Regina had the challenging task of taking four great Black American icons, Malcolm X (Kingsley Ben-Adir), Jim Brown (Aldis Hodge), Sam Cooke (Leslie Odom Jr.), and Cassius Clay – Muhammad Ali (Eli Goree), and providing a narrative that not only felt true but was also full of passion while giving every character their respective screen time. Even though One Night in Miami took a large portion of the film to start ramping up, once it did all your senses could do was force you to sit back and enjoy.

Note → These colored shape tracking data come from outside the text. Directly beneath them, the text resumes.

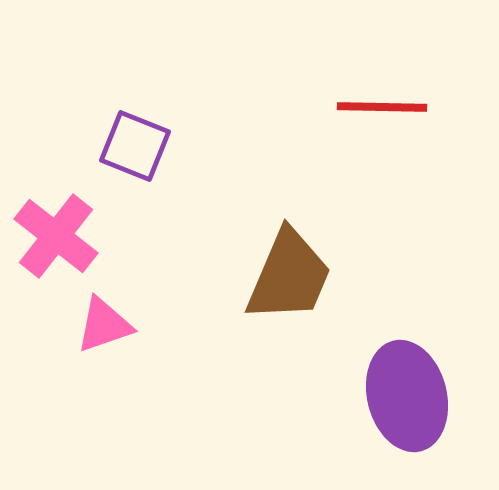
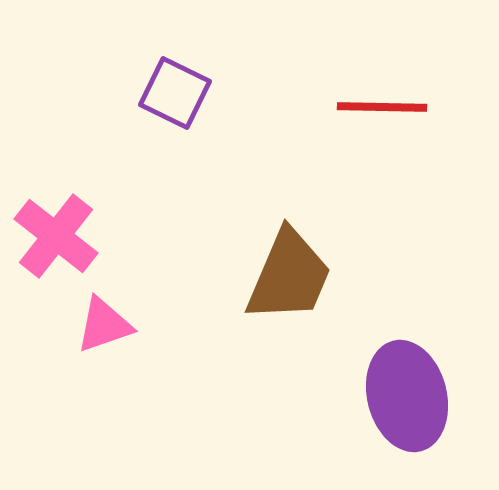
purple square: moved 40 px right, 53 px up; rotated 4 degrees clockwise
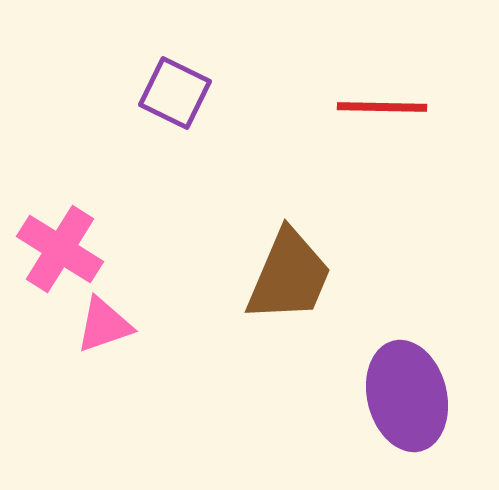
pink cross: moved 4 px right, 13 px down; rotated 6 degrees counterclockwise
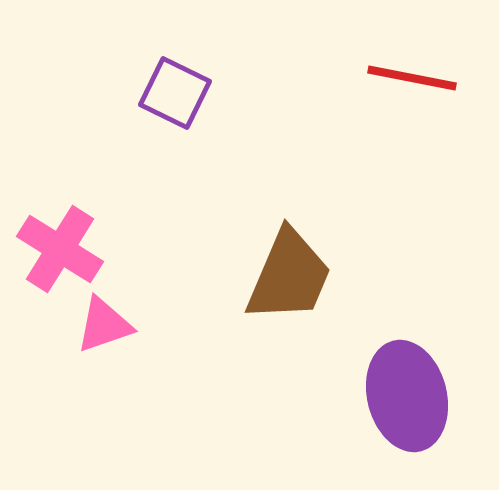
red line: moved 30 px right, 29 px up; rotated 10 degrees clockwise
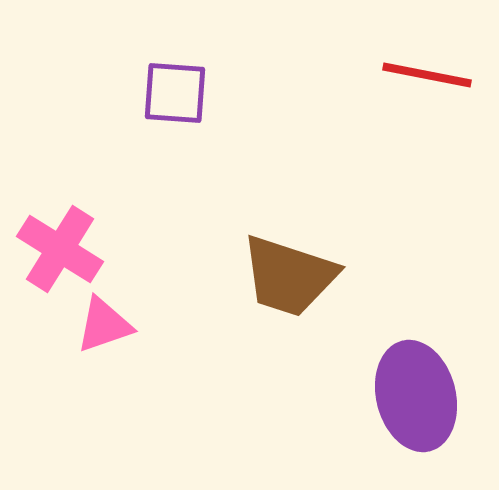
red line: moved 15 px right, 3 px up
purple square: rotated 22 degrees counterclockwise
brown trapezoid: rotated 85 degrees clockwise
purple ellipse: moved 9 px right
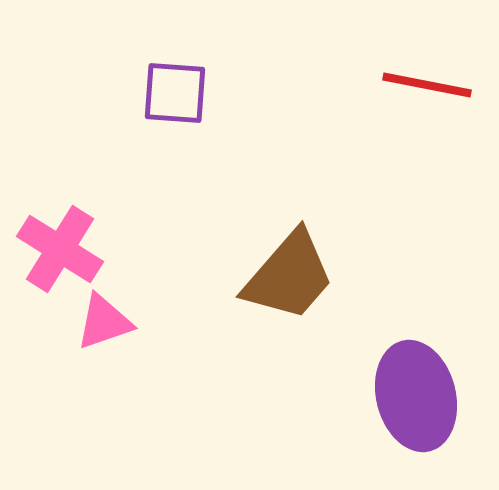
red line: moved 10 px down
brown trapezoid: rotated 67 degrees counterclockwise
pink triangle: moved 3 px up
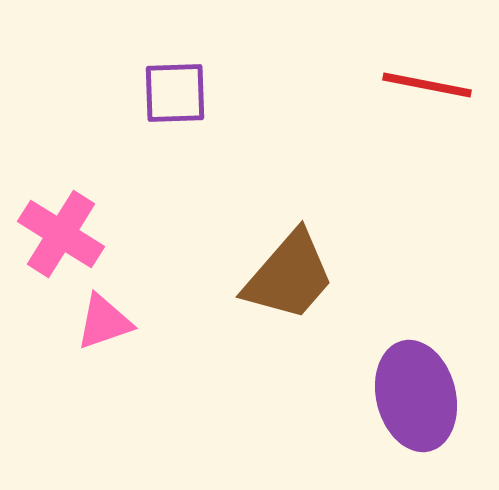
purple square: rotated 6 degrees counterclockwise
pink cross: moved 1 px right, 15 px up
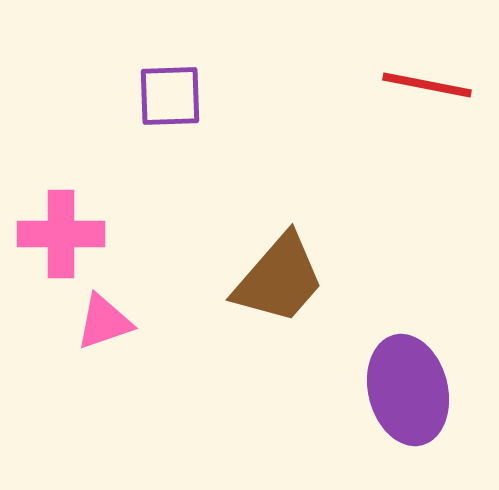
purple square: moved 5 px left, 3 px down
pink cross: rotated 32 degrees counterclockwise
brown trapezoid: moved 10 px left, 3 px down
purple ellipse: moved 8 px left, 6 px up
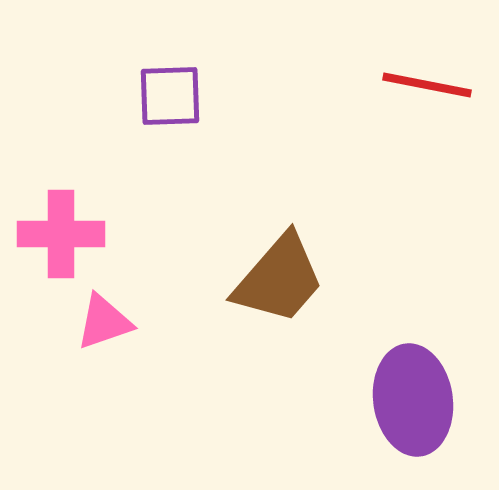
purple ellipse: moved 5 px right, 10 px down; rotated 6 degrees clockwise
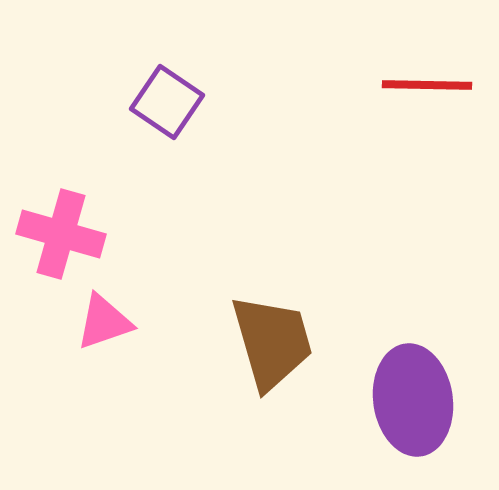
red line: rotated 10 degrees counterclockwise
purple square: moved 3 px left, 6 px down; rotated 36 degrees clockwise
pink cross: rotated 16 degrees clockwise
brown trapezoid: moved 7 px left, 63 px down; rotated 57 degrees counterclockwise
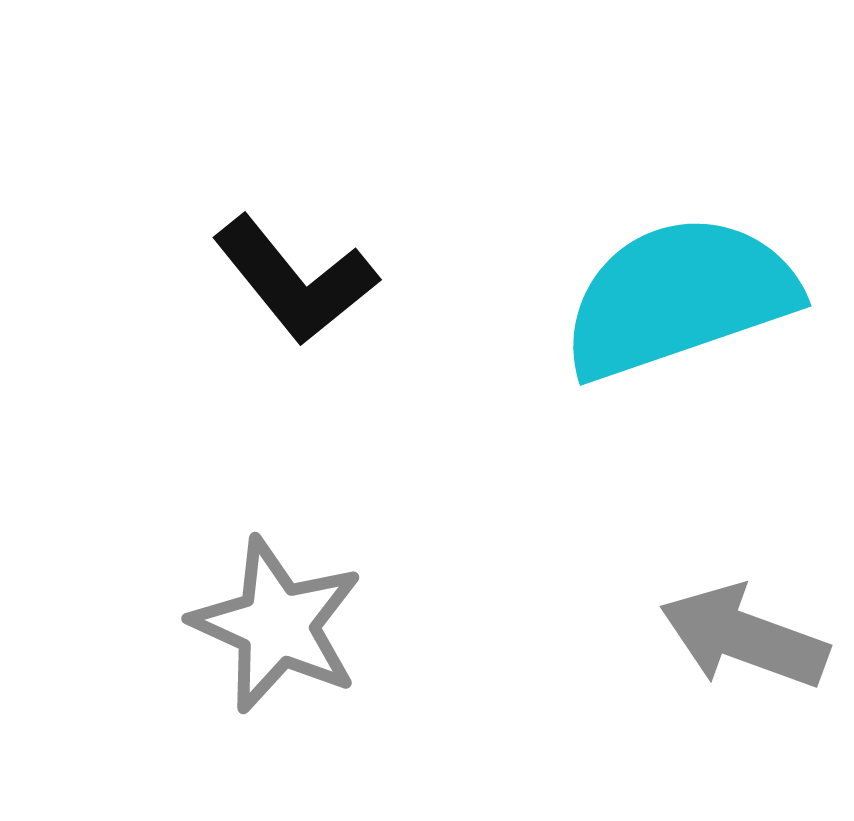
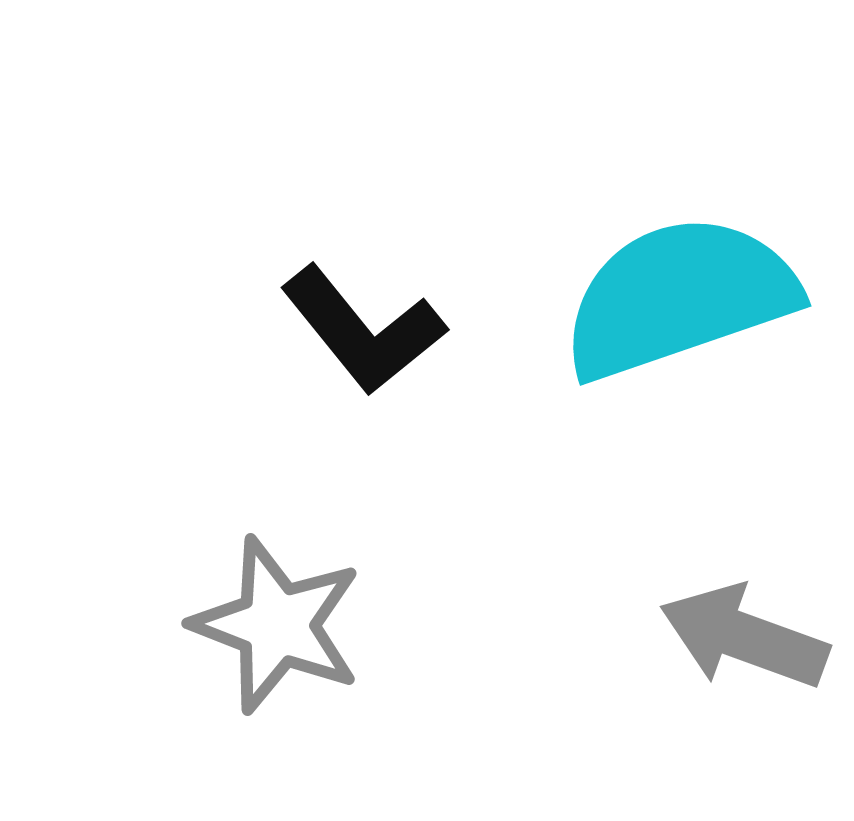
black L-shape: moved 68 px right, 50 px down
gray star: rotated 3 degrees counterclockwise
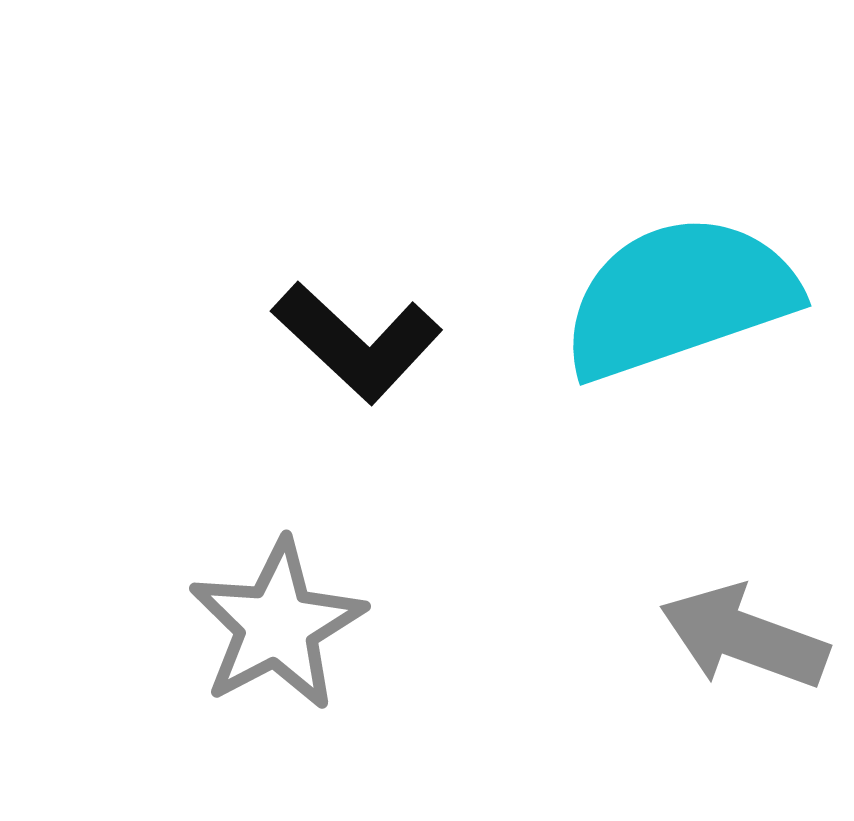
black L-shape: moved 6 px left, 12 px down; rotated 8 degrees counterclockwise
gray star: rotated 23 degrees clockwise
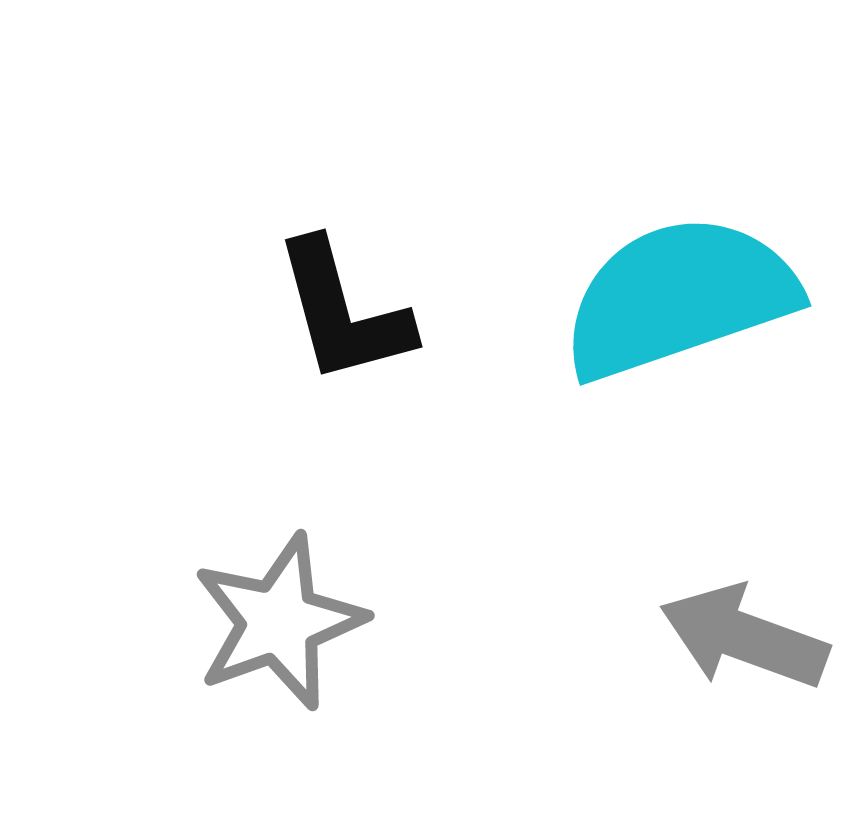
black L-shape: moved 14 px left, 30 px up; rotated 32 degrees clockwise
gray star: moved 2 px right, 3 px up; rotated 8 degrees clockwise
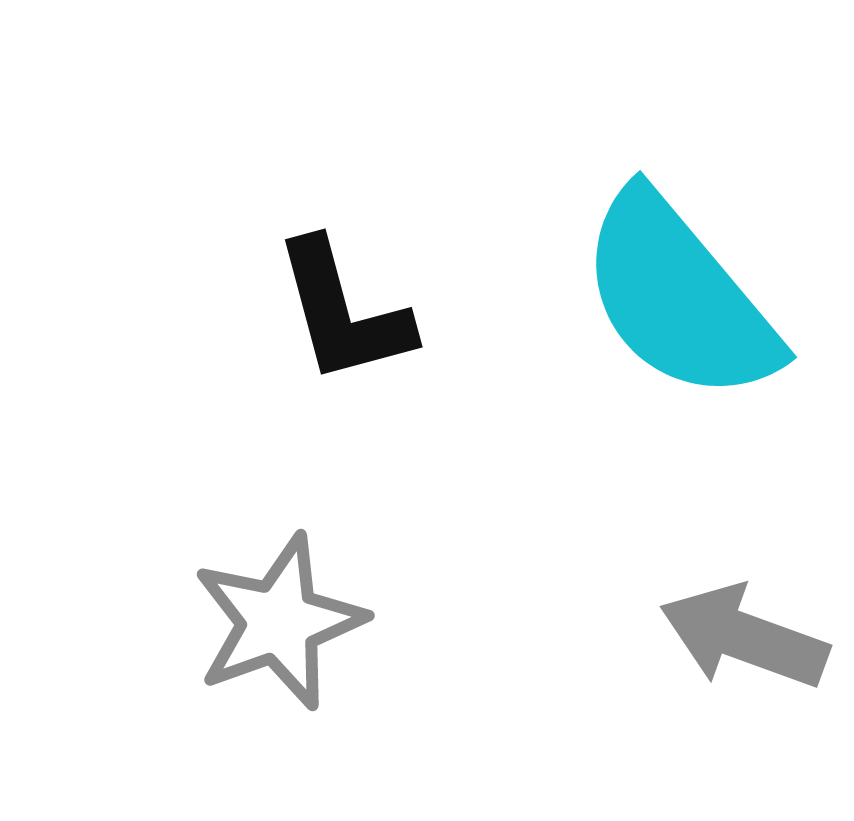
cyan semicircle: rotated 111 degrees counterclockwise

Racism comes in many ways, shapes, and forms. Besides the stellar intro Regina gave to each character as the film started, there was also her way of displaying how sneaky and sinister some racism can be. Some like it overt and cold so you know what you’re dealing with, but King showcases another form cloaked in disguise, and when it revealed itself during a conversation Jim Brown was having with an old friend the shock value was on high letting Black people know just where we fit in society amongst other groups back in the sixties and today in 2021. This is very necessary and appreciated in this film, with the best aspects being how the script and nature still resonate today. This film is a great historical bookmark just to show how little we have progressed in the past fifty-plus years, and Regina King handled it with great measure.
The performances across the board were good to great! The pedal starts to hit the medal when our heroes finally embark on their motel in Miami for this one night. The conversation that took place was a necessary one that spoke volumes on how each member felt about their contribution to society. Each man had their own perspective, and the way they bounced off of each other with sharp dialogue was not only a lesson that can be learned for future generations but spoke on how much strength and courage these men had during such trying and confusing times. My respect level has risen even higher for those men, wishing that same energy was still present in my community today.
What I believe Regina King was trying to convey is how important communication is. No matter how comfortable it may be, expressing how you feel with your fellow neighbors is crucial for survival or any type of advancement in any field. Some may also feel as if this was a fantasy (which it was), but the thought of these gentlemen meeting this one night in Miami actually taking place makes me wonder if it could’ve changed things for a brighter future. It’s fun to imagine what’s possible, and that’s what this film did for me as a viewer.
On a technical level the cinematography stood out, helping you transport your mind to many decades in the past, and the opening shot introducing Cassius Clay was a riveting way to launch the film. My only takeaway is that up until the hour mark of this feature, not much happens with all parties involved. There are a few bits of character development going back and forth, but not much grabs your attention until the meeting at the motel. Still, besides this being Regina King’s first round in the directors’ chair, this is a great and entertaining film. The fact that it’s her debut behind the camera makes it even that more impressive.